Taylor was buried in the Jewish tradition—she’d converted to the faith in her 20s before marrying her fourth husband, singer Eddie Fisher—in an LA cemetery where several stars are interred, including Taylor’s good friend Michael Jackson, who’d died in 2009. Her funeral was intimate, attended by only about 40 friends and family members, but it was followed by a large public memorial on the Warner Bros. lot hosted by her good friend actor Colin Farrell. The memorial concluded with Sir Elton John singing “Blue Eyes.” (Taylor was famed for her blue eyes, which often appeared to be violet.)
“To say the world got smaller, emptier, darker and lonelier when we lost Elizabeth is an understatement,” Sir Elton John told the crowd.
Today, the Elizabeth Taylor AIDS Foundation, which Taylor founded in 1991, is still going strong. In the years since her death, it has supported the large HIV-lobbying event AIDSWatch, funded mobile medical units in Malawi and prominently joined the HIV Is Not a Crime campaign, which aims to raise awareness about outdated HIV criminalization laws across the country.

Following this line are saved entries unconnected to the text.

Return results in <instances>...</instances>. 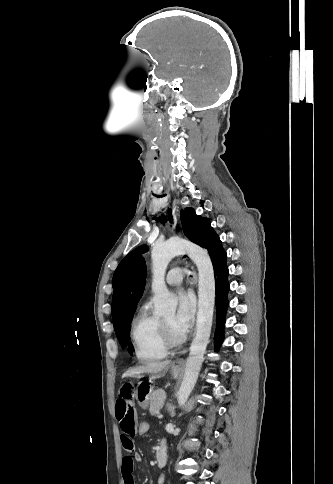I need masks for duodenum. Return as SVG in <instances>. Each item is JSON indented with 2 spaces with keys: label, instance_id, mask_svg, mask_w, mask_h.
Here are the masks:
<instances>
[{
  "label": "duodenum",
  "instance_id": "1",
  "mask_svg": "<svg viewBox=\"0 0 333 484\" xmlns=\"http://www.w3.org/2000/svg\"><path fill=\"white\" fill-rule=\"evenodd\" d=\"M167 455H168L167 448L164 444L157 447L155 451V459L158 467L164 466L167 459Z\"/></svg>",
  "mask_w": 333,
  "mask_h": 484
}]
</instances>
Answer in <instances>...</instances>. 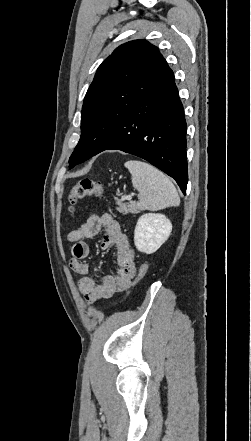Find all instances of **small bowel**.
I'll list each match as a JSON object with an SVG mask.
<instances>
[{"instance_id": "c3829d8e", "label": "small bowel", "mask_w": 251, "mask_h": 441, "mask_svg": "<svg viewBox=\"0 0 251 441\" xmlns=\"http://www.w3.org/2000/svg\"><path fill=\"white\" fill-rule=\"evenodd\" d=\"M101 229L104 230L102 249L113 247L116 251V274L107 275L97 282L90 274V265L85 261L90 254V246L85 240L95 237ZM67 240L73 244L69 266L81 275L78 288L88 304L108 299L129 287L136 272L134 251L127 235L111 214H90L80 227L68 233Z\"/></svg>"}]
</instances>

A new docuseries about her life with the working title, Elizabeth Taylor: Rebel Superstar, has been commissioned by the BBC and is being executive produced by Kim Kardashian.
Following Taylor’s death, AIDS Healthcare Foundation commissioned billboards in her honor around Los Angeles that read: “Our Champion: Elizabeth Taylor.” The Abbey’s founder, David Cooley, told the New York Times that the fact that Taylor spent so much time at the bar in her final years reflected that “she loved us as much as we loved her.”